The physiology of vitamin D receptor activation.

Vitamin D is a steroid hormone that has long been known for its important role in regulating body levels of calcium and phosphorus, and in mineralization of bone. In addition to its endocrine effects, vitamin D has important autocrine/paracrine roles. The last step in the activation of vitamin D, the hydroxylation on carbon 1, takes place mainly in the kidney. However, extrarenal sites showing 1alpha-hydroxylase activity have been also found. The hormonally active form of vitamin D (1,25(OH)-D(3) or calcitriol) mediates its biological effects by binding to the vitamin D receptor, which then translocates to the nuclei of the cell and binds to specific DNA sites to modify the expression of target genes.
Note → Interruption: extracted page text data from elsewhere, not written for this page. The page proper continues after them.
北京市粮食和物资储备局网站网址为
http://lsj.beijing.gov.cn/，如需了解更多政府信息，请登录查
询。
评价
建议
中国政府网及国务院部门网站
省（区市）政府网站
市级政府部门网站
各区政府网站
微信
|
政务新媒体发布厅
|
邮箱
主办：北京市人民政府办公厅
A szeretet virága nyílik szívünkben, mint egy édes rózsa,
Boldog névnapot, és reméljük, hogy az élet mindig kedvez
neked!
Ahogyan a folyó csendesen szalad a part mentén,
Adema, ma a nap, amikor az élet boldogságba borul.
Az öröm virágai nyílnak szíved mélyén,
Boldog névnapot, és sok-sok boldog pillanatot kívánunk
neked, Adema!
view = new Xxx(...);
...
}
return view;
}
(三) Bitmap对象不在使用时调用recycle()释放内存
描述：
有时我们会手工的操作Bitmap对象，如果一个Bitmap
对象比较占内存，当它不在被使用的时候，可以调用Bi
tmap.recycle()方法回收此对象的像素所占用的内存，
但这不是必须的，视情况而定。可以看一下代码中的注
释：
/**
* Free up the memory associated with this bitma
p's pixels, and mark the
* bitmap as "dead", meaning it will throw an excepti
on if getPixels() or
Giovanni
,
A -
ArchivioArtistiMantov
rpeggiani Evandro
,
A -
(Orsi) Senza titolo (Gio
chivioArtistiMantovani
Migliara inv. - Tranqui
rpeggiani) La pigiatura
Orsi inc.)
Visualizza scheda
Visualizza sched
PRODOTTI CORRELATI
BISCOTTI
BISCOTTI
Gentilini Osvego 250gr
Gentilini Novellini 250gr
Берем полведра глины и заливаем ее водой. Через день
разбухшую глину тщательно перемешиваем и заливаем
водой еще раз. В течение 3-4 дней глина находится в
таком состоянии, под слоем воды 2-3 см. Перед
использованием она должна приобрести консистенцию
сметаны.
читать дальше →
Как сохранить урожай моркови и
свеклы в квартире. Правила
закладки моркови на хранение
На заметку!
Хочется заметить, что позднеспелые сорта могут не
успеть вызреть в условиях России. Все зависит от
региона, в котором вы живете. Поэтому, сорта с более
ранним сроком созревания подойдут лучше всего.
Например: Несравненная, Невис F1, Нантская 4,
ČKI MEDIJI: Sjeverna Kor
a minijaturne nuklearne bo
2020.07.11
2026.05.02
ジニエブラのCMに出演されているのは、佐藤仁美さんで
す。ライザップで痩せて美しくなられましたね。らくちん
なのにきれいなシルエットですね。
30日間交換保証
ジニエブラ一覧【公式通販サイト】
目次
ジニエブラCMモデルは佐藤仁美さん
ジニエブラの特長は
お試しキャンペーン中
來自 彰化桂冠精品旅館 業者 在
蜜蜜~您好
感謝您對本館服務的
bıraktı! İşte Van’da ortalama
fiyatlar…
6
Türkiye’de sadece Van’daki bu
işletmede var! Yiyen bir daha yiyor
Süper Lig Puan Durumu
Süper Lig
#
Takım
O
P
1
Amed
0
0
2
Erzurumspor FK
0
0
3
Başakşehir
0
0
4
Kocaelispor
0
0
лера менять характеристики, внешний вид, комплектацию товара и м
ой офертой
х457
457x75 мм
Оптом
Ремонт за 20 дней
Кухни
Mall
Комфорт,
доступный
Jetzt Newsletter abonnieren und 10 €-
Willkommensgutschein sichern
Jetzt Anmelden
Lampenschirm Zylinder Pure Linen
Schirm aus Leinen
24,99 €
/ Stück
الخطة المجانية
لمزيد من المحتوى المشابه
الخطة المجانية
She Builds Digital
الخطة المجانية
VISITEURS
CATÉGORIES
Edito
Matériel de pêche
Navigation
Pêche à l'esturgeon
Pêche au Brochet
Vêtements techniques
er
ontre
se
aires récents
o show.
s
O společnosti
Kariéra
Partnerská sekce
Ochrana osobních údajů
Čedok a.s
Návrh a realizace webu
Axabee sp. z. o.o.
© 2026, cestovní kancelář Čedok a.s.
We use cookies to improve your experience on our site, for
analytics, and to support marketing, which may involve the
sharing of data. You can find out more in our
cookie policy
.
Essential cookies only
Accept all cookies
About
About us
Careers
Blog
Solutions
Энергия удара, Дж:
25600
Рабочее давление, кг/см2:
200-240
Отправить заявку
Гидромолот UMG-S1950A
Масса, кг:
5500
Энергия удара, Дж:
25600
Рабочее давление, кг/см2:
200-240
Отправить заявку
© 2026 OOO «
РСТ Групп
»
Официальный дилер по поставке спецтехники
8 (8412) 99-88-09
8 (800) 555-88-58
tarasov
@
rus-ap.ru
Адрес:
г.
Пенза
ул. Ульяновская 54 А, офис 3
After activation of the receptor, the protein changes its tridimensional conformation, this change being the key process in order to exert its nuclear actions. Several steps take place in order to increase or decrease the transcription rate of a target gene. First, homodimerization of the vitamin D receptor or heterodimerization with the retinoic X receptor allows the complex to go into the nucleus and bind to the DNA. Then several proteins are recruited to the complex that either increase or decrease chromatin condensation acting then as corepresors or coactivators, respectively, and decreasing or increasing the target gene transcription. The coactivators bind several extra proteins that build a bridge to the basal transcription machinery. Therefore, little changes in the receptor's tridimensional change elicted by the activator can lead to differences in protein recruitment and, thus, in gene transactivation. Furthermore, differences in the cellular environment can yield different responses to the same activator. This characteristic of the nuclear receptors makes them a good candidate as a valuable therapeutic target.